The ancient Greek philosopher Epicurus (341-270BC) wrote: “There is an infinite number of worlds – some like this world, others unlike it.” This view was not based on astronomical observation but his atomist theory of philosophy. If the universe was made up of an infinite number of atoms then, he concluded, it was impossible not to have other planets.
Epicurus clearly understood what this meant in terms of the potential for life developing elsewhere:
We must not suppose that the worlds have necessarily one and the same shape. Nobody can prove that in one sort of world there might not be contained – whereas in another sort of world there could not possibly be – the seeds out of which animals and plants arise and all the rest of the things we see.
In contrast, at roughly the same time, fellow Greek philosopher Aristotle (384-322 BC) was proposing his geocentric model of the universe, which had the Earth immobile at its centre with the Moon, Sun and known planets orbiting around us.

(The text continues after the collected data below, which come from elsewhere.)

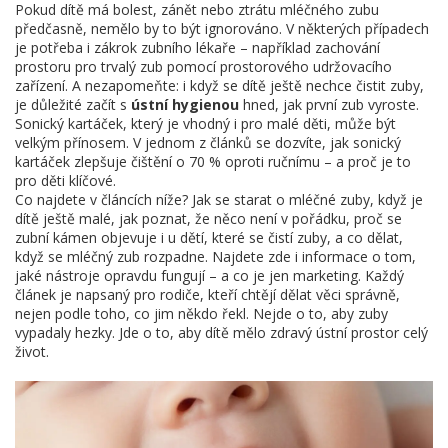
Pokud dítě má bolest, zánět nebo ztrátu mléčného zubu
předčasně, nemělo by to být ignorováno. V některých případech
je potřeba i zákrok zubního lékaře – například zachování
prostoru pro trvalý zub pomocí prostorového udržovacího
zařízení. A nezapomeňte: i když se dítě ještě nechce čistit zuby,
je důležité začít s
ústní hygienou
hned, jak první zub vyroste.
Sonický kartáček, který je vhodný i pro malé děti, může být
velkým přínosem. V jednom z článků se dozvíte, jak sonický
kartáček zlepšuje čištění o 70 % oproti ručnímu – a proč je to
pro děti klíčové.
Co najdete v článcích níže? Jak se starat o mléčné zuby, když je
dítě ještě malé, jak poznat, že něco není v pořádku, proč se
zubní kámen objevuje i u dětí, které se čistí zuby, a co dělat,
když se mléčný zub rozpadne. Najdete zde i informace o tom,
jaké nástroje opravdu fungují – a co je jen marketing. Každý
článek je napsaný pro rodiče, kteří chtějí dělat věci správně,
nejen podle toho, co jim někdo řekl. Nejde o to, aby zuby
vypadaly hezky. Jde o to, aby dítě mělo zdravý ústní prostor celý
život.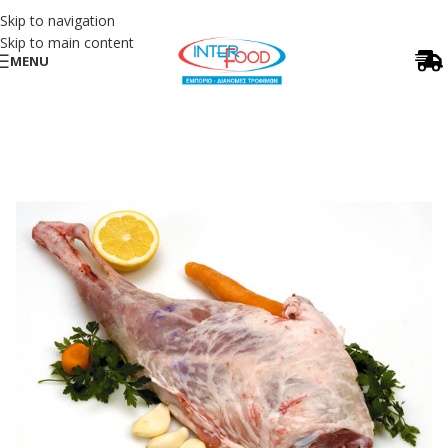
Skip to navigation
Skip to main content
MENU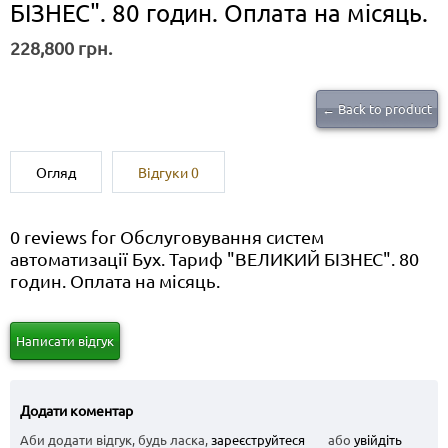
БІЗНЕС". 80 годин. Оплата на місяць.
228,800 грн.
← Back to product
Огляд
Відгуки
0
0 reviews for Обслуговування систем
автоматизації Бух. Тариф "ВЕЛИКИЙ БІЗНЕС". 80
годин. Оплата на місяць.
Написати відгук
Додати коментар
Аби додати відгук, будь ласка,
зареєструйтеся
або
увійдіть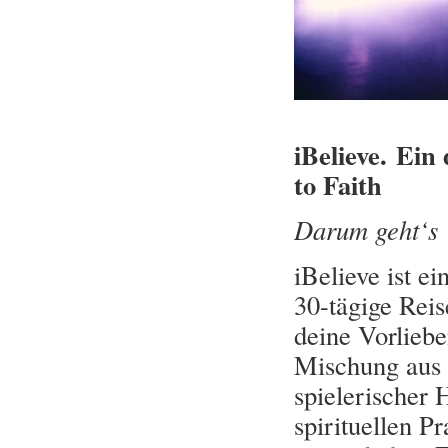
iBelieve. Ein
to Faith
Darum geht‘s
iBelieve ist e
30-tägige Reis
deine Vorliebe
Mischung aus 
spielerischer 
spirituellen P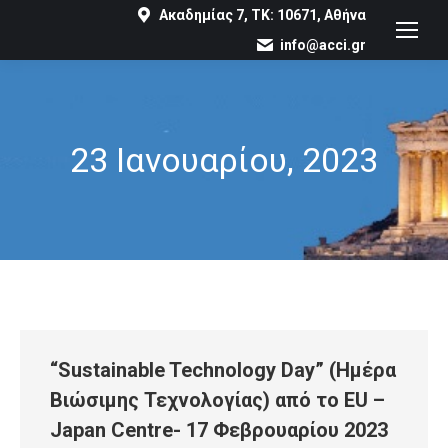
Ακαδημίας 7, ΤΚ: 10671, Αθήνα
info@acci.gr
23 Ιανουαρίου, 2023
You are here:
“Sustainable Technology Day” (Ημέρα
Βιώσιμης Τεχνολογίας) από το EU –
Japan Centre- 17 Φεβρουαρίου 2023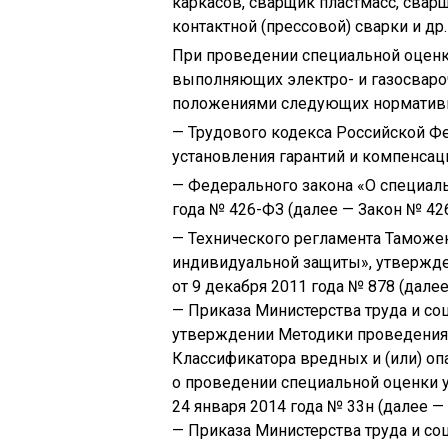
каркасов, сварщик пластмасс, свар
контактной (прессовой) сварки и др
При проведении специальной оценки
выполняющих электро- и газосваро
положениями следующих нормативн
— Трудового кодекса Российской Феде
установления гарантий и компенсаци
— Федерального закона «О специаль
года № 426-ФЗ (далее — Закон № 42
— Технического регламента Таможен
индивидуальной защиты», утвержд
от 9 декабря 2011 года № 878 (далее
— Приказа Министерства труда и с
утверждении Методики проведения 
Классификатора вредных и (или) о
о проведении специальной оценки у
24 января 2014 года № 33н (далее —
— Приказа Министерства труда и с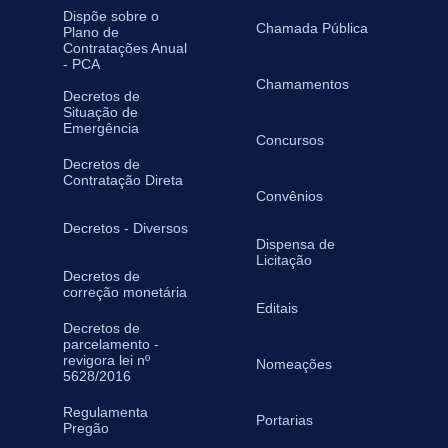
Dispõe sobre o
Chamada Pública
Plano de
Contratações Anual
- PCA
Chamamentos
Decretos de
Situação de
Emergência
Concursos
Decretos de
Contratação Direta
Convênios
Decretos - Diversos
Dispensa de
Licitação
Decretos de
correção monetária
Editais
Decretos de
parcelamento -
revigora lei nº
Nomeações
5628/2016
Regulamenta
Portarias
Pregão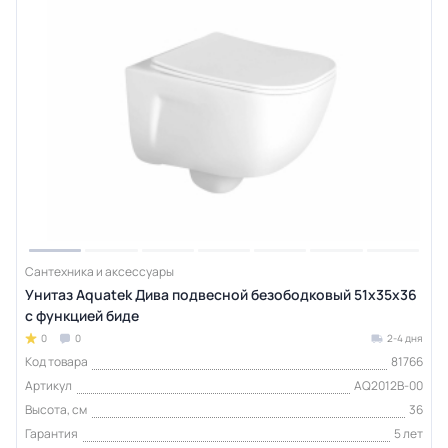
Сантехника и аксессуары
Унитаз Aquatek Дива подвесной безободковый 51х35х36
с функцией биде
0
0
2-4 дня
Код товара
81766
Артикул
AQ2012B-00
Высота, см
36
Гарантия
5 лет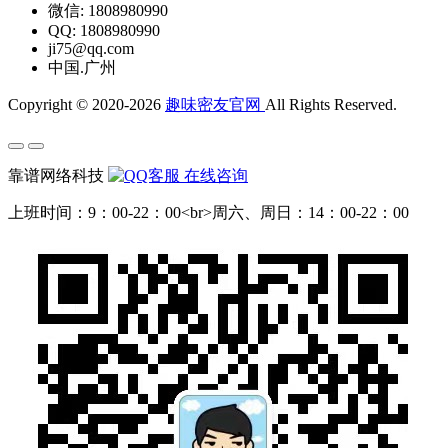
微信: 1808980990
QQ: 1808980990
ji75@qq.com
中国.广州
Copyright © 2020-2026
趣味密友官网
All Rights Reserved.
靠谱网络科技
在线咨询
上班时间：9：00-22：00<br>周六、周日：14：00-22：00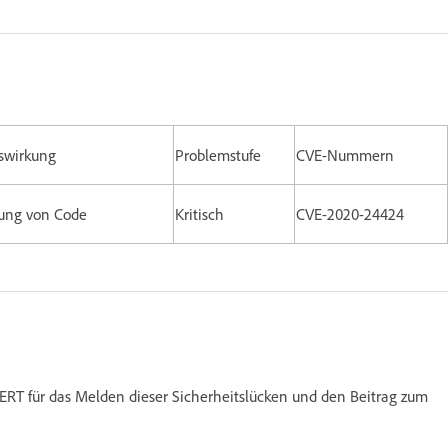
swirkung
Problemstufe
CVE-Nummern
rung von Code
Kritisch
CVE-2020-24424
ERT für das Melden dieser Sicherheitslücken und den Beitrag zum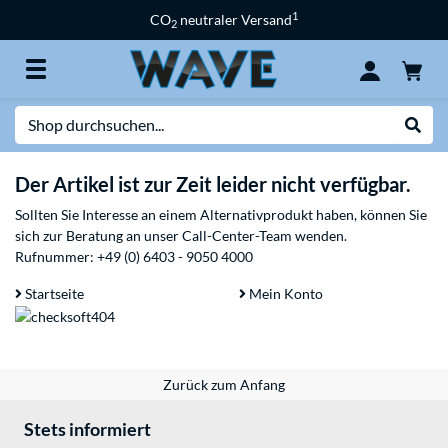
1
CO
neutraler Versand
2
Suche
Suche
Der Artikel ist zur Zeit leider nicht verfügbar.
Sollten Sie Interesse an einem Alternativprodukt haben, können Sie
sich zur Beratung an unser Call-Center-Team wenden.
Rufnummer:
+49 (0) 6403 - 9050 4000
Startseite
Mein Konto
Zurück zum Anfang
Stets informiert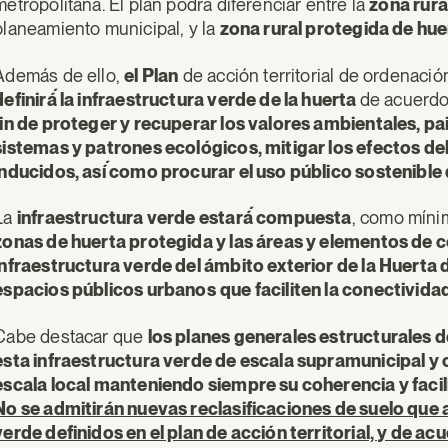
metropolitana. El plan podrá́ diferenciar entre la
zona rur
planeamiento municipal, y la
zona rural protegida de hue
Además de ello,
el Plan
de acción territorial de ordenació
definirá́ la infraestructura verde de la huerta
de acuerdo 
fin de proteger y recuperar los valores ambientales, pais
sistemas y patrones ecológicos, mitigar los efectos del
inducidos, así́ como procurar el uso público sostenible
La
infraestructura verde estará́ compuesta
, como míni
zonas de huerta protegida y las áreas y elementos de co
infraestructura verde del ámbito exterior de la Huerta 
espacios públicos urbanos
que faciliten la conectivida
Cabe destacar que
los planes generales estructurales d
esta infraestructura verde de escala supramunicipal y 
escala local manteniendo siempre su coherencia y facil
No se admitirán nuevas reclasificaciones de suelo que 
verde definidos en el plan de acción territorial, y de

In essence, the Solar System as Aristotle conceived it was the entire universe. In On the Heavens (350BC), he argued: “It follows that there cannot be more worlds than one.”
Such thinking that planets were rare in the universe persisted for 2,000 years. Sir James Jeans, one of the world’s top mathematicians and an influential physicist and astronomer at the time, advanced his tidal hypothesis of planet formation in 1916. According to this theory, planets were formed when two stars pass so closely that the encounter pulls streams of gas off the stars into space, which later condense into planets. The rareness of such close cosmic encounters in the vast emptiness of space led Jeans to believe that planets must be rare, or – as was reported in his obituary – “that the solar system might even be unique in the universe”.

The holy grail for exoplanet explorers

After three decades of observing, a wealth of different planets have emerged. We started with the hot Jupiters, large gas giants close to their star that are among the easiest planets to find due to both deeper transits and larger radial velocity signals. But while the first tens of discovered exoplanets were all hot Jupiters, we now know these planets are actually very rare.
With instrumentation getting better and observations piling up, we have since found a whole new class of planets with sizes and masses between those of Earth and Neptune. But despite our knowledge of thousands of exoplanets, we still have not found systems truly resembling our solar system, nor planets truly resembling Earth.
It is tempting to conclude this means we are a unique planet in a unique system. While this still could be true, it is unlikely. The more reasonable explanation is that, for all our stellar technology, our capabilities of detecting such Earth-like planets are still fairly limited in a universe so mind-bogglingly vast.
The holy grail for many exoplanet explorers, including us, remains to find this true Earth twin – a planet with a similar mass and radius as Earth’s, orbiting a star similar to the Sun at a distance similar to how far we are from the Sun.
While the universe is rich in diversity and holds many planets unlike our own, discovering a true Earth twin would be the best place to start looking for life as we know it. Currently, the radial velocity method – as used to find the very first exoplanet – remains by far the best-placed method to find it.
Thirty years on from that Nobel-winning discovery, pioneering planetary explorer Didier Queloz is taking charge of the very first dedicated radial velocity campaign to go in search of an Earth-like planet.
A major international collaboration is building a dedicated instrument, Harps3, to be installed later this year at the Isaac Newton Telescope on La Palma. Given its capabilities, we believe a decade of data should be enough to finally discover our first Earth twin.